Taylor: As well as strengthening privacy regulations around the globe, tech giants like Apple and Google are also taking steps to reduce the ability of advertisers to track users. Much of what data companies and advertising platforms process to provide targeting is about to be subject to the CPRA – the new and improved CCPA. This means, where data is available to marketers for targeting, they need to be diligent in checking its origin and consent to ensure it is compliant, particularly in California. The alternative is targeting not based on user behaviour and characteristics but on the context the advertising is placed in.
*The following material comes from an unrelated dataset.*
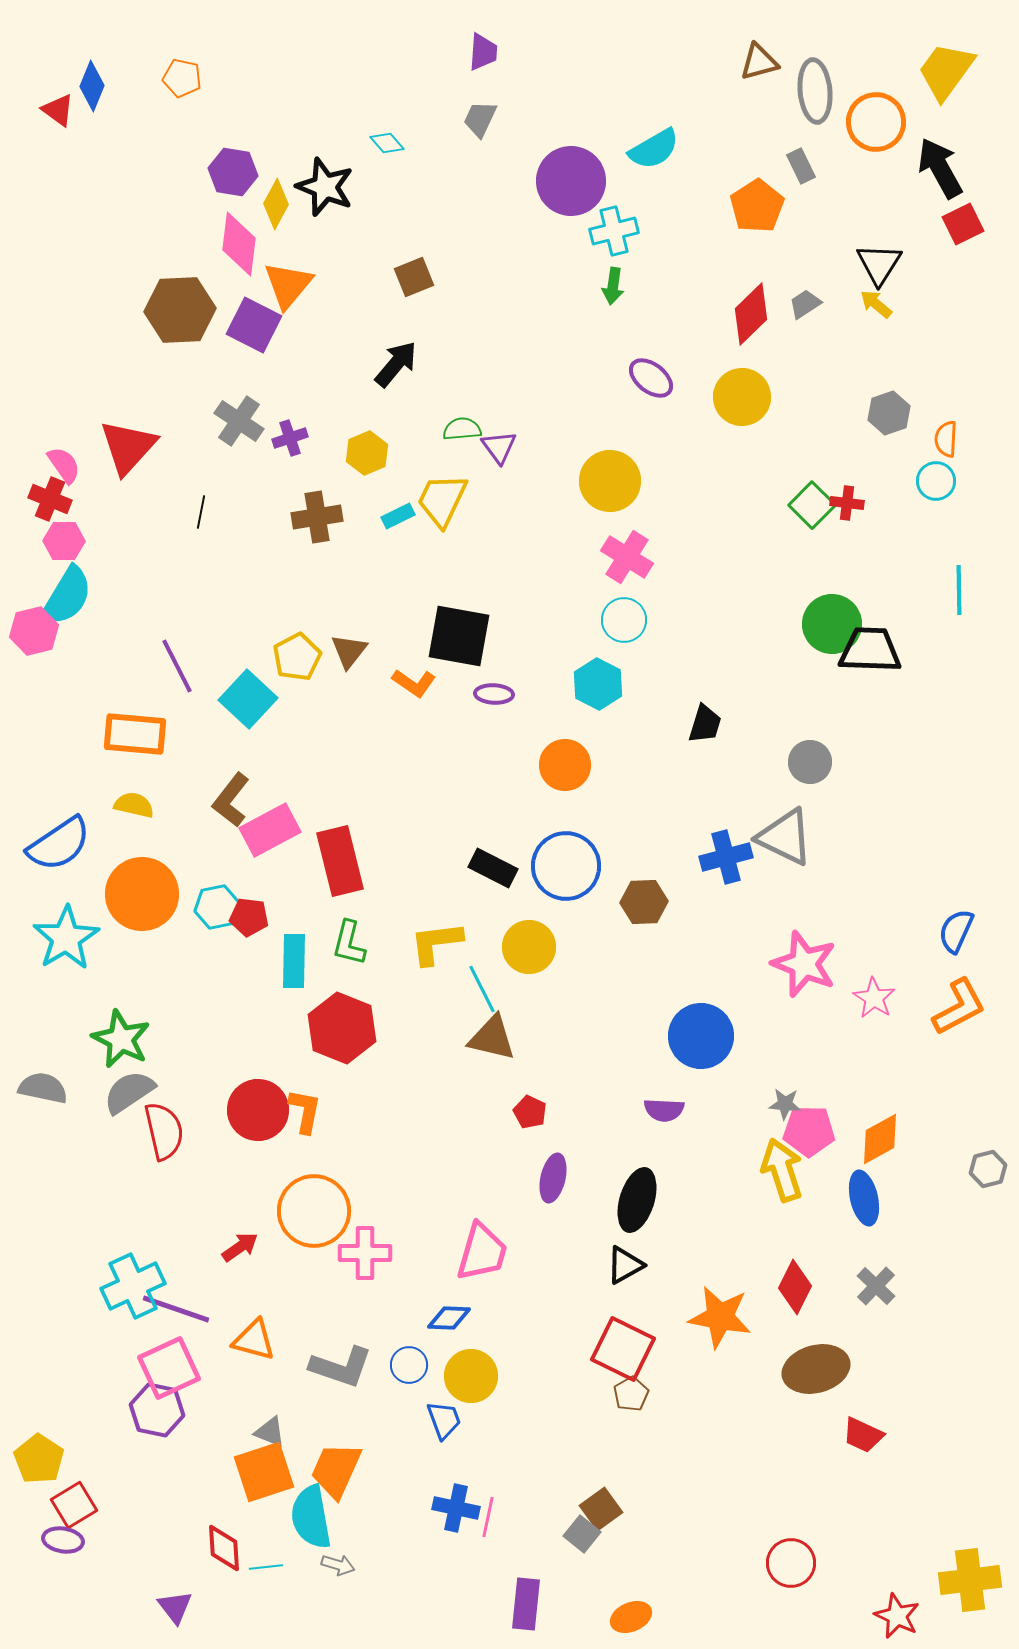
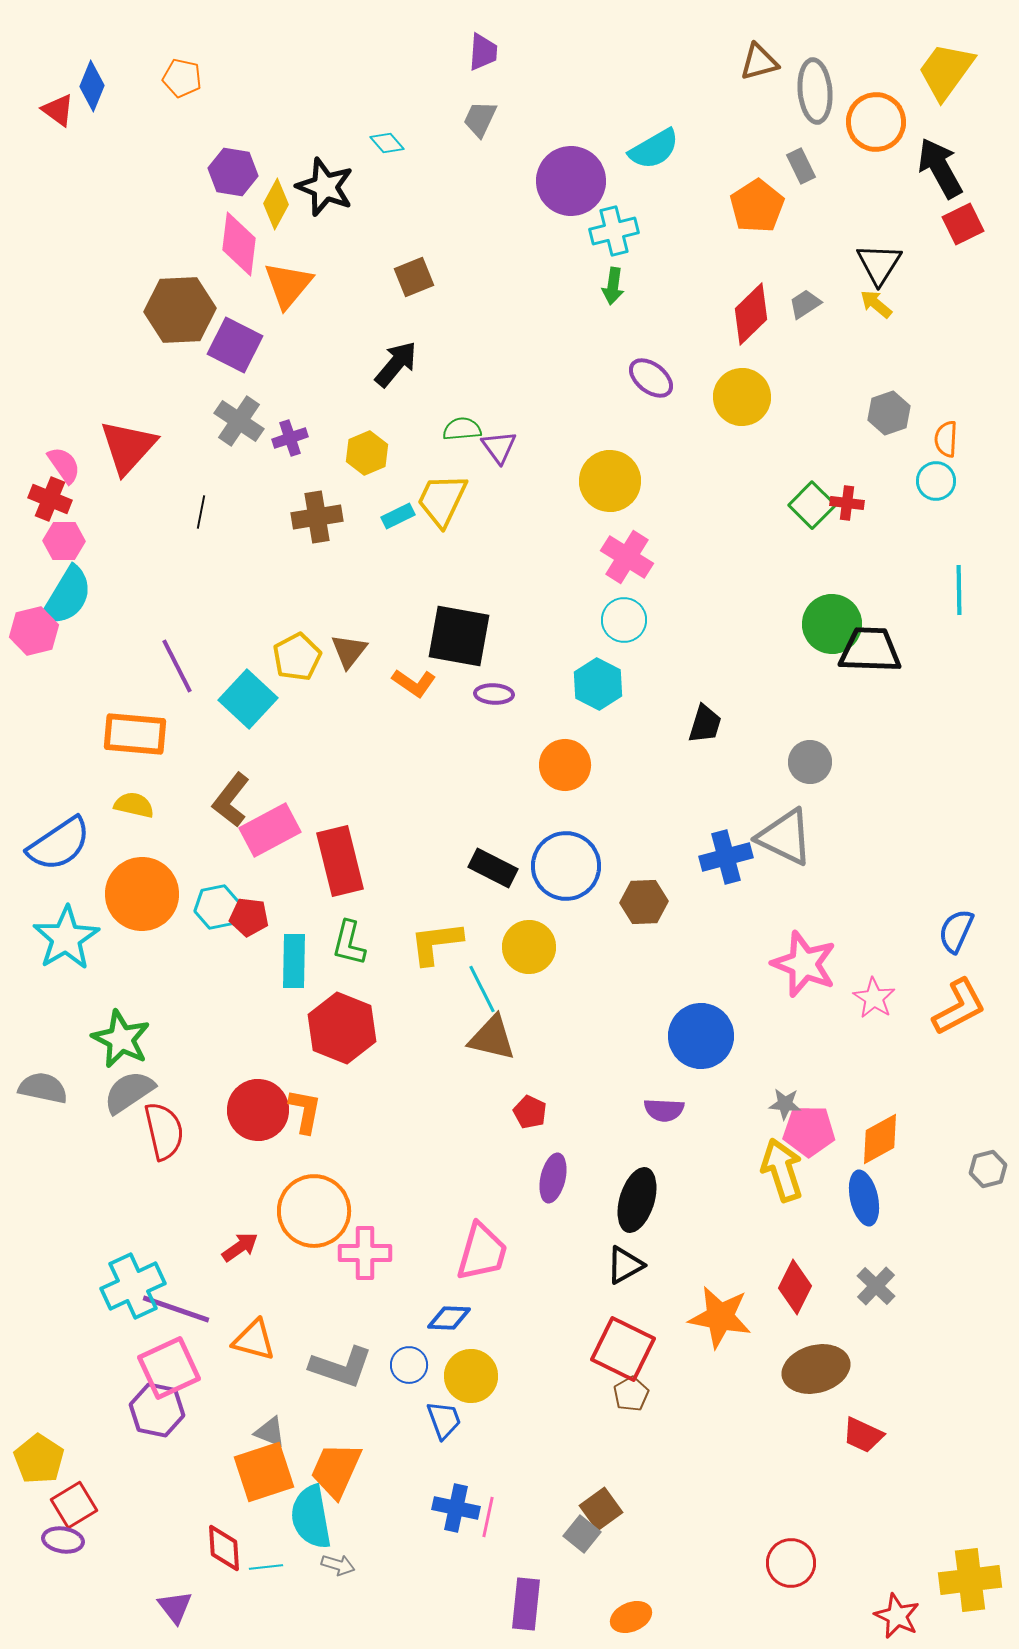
purple square at (254, 325): moved 19 px left, 20 px down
Regardless of the type of targeting, the presence of invalid traffic doesn’t change. In fact, the opacity created by strict privacy regulations could make it easier for ad fraud and invalid traffic to flourish undetected. Adequate protection against invalid traffic is paramount. This helps you to understand the true performance of various advertising channels to guide your advertising optimization efforts. If you are building a first-party data asset, removing invalid traffic helps to safeguard the integrity of your data. If the data you use for targeting or other marketing optimization is skewed by the presence of invalid traffic, then the outcomes of these functions will also be compromised. As TrafficGuard’s Head of Data Sciences says, “rubbish in, rubbish out.”

Also check out: Advertisers seek to delay Apple’s new privacy measures with regulator complaint

Drenik: Thanks Luke, your insights on the ever-present and fast-growing digital marketing ad fraud problem demonstrate the severity of this challenge. Creating a solution to protect against ad fraud is no longer an option for digital marketers, it is a requirement.